O filme deslumbra do primeiro ao último fotograma, com belíssimos
enquadramentos, ótimo uso de cores e uma iluminação utilizada sempre na
intensidade adequada que as cenas exigem. Só que tanta beleza não é suficiente
para esconder o fato de que o longa traz uma história que, apesar de
interessante, é contada da maneira mais convencional possível.

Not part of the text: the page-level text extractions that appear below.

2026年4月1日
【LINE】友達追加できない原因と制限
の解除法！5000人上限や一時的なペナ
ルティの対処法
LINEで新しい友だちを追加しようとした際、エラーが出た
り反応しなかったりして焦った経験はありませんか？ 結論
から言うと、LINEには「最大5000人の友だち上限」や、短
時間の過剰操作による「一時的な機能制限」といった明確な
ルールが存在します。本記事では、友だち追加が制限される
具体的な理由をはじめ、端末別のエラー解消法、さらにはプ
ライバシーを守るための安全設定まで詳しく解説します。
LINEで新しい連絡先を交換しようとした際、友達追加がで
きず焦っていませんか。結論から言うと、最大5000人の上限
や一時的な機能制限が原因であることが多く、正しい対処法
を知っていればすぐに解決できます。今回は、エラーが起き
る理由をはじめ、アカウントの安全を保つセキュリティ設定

Ambientada no ínicio do século 20, a trama é centrada em Robert Grainier (Joel
Edgerton), um lenhador cuja vida se resume a trabalhar cortando árvores em
diversas florestas, além de ajudar na construção de pontes para ferrovias. Até
que, um dia, conhece Gladys Olding (Felicity Jones) e se apaixona por ela. Os
dois se casam, têm uma filha e constroem uma casa à beira de um rio.

CONEXÃO COM A NATUREZA

“Sonhos de Trem” adota uma condução mais cadenciada para fazer o espectador
refletir sobre a relação entre o homem e a natureza. Por isso, o diretor Clint
Bentley, roteirista de “Sing Sing”, se vale de takes mais lentos, onde a câmera se move mais devagar diante de seu
elenco ou das belas locações que surgem no filme para causar uma maior
contemplação do espectador diante de suas imagens.

O efeito lembra um pouco o cinema de Terrence Malick, de filmes como “A Árvore
da Vida” ou “Além da Linha Vermelha”, que também busca discutir essa reflexão.
Claro que há um abismo bem grande entre Bentley e Mallick em termos de talento.
Mas, mesmo assim, o resultado é bem eficiente. Especialmente para quem gosta de
pensar sobre o que fazemos enquanto estamos nesse mundo.

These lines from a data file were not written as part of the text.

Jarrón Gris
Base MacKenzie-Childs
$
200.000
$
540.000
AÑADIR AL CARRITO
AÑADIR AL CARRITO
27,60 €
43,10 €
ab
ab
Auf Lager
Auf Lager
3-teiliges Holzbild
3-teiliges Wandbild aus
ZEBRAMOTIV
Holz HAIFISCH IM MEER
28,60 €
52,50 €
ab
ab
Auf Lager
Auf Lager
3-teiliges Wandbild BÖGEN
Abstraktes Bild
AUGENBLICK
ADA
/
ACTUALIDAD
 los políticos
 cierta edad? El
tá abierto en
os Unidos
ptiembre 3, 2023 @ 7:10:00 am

Tanto que Bentley, também autor do roteiro ao lado de Greg Kwedar, discute como a natureza é explorada de forma predatória através de um personagem
que trabalha ao lado do protagonista e demonstra não se importar em cortar
árvores porque acredita que elas vão crescer novamente e renovar as que são
derrubadas. A discussão é vista de maneira discreta na trama, porém revela o
cuidado que o diretor-roteirista tem com assuntos como meio ambiente.

Outro ponto curioso é como o filme (adaptado de um livro do mesmo nome, escrito
por Denis Johnson) mostra situações e eventos históricos do início do século 20
através do personagem vivido por Edgerton. Assim, as duas grandes guerras
mundiais e a ida do homem ao espaço, por exemplo, são reveladas pelo olhar do
protagonista, que tenta compreender as mudanças que estão acontecendo ao seu
redor, ainda que de forma mais distanciada por sentir que não faz parte daquele
universo.

Tudo isso é fortalecido pelo ótimo trabalho do diretor de fotografia, o
brasileiro Adolpho Veloso. Ele cria imagens incríveis que, quando o espectador
acha que certa cena é a mais bela do filme, Veloso surpreende e cria uma ainda
mais bonita mais adiante na trama. Até uma sequência que resulta na morte de um
dos personagens tem tanta beleza que é impossível não ficar impressionado com o
que obteve nessa produção. Não é à toa que ele foi indicado ao Oscar 2026 de
Melhor Fotografia. Se vencer, além de justa, será a primeira vez que um
brasileiro ganha nessa categoria.

Só que, mesmo com tanta beleza, o filme falha em cativar além da parte
técnica/estética. A direção e o roteiro não conseguem sair do lugar comum e as
situações mostradas no longa são interessantes, porém pouco empolgam. Apenas
imagens estonteantes não são o suficiente para construir uma boa obra
cinematográfica. E seus realizadores pareceram não compreender isso.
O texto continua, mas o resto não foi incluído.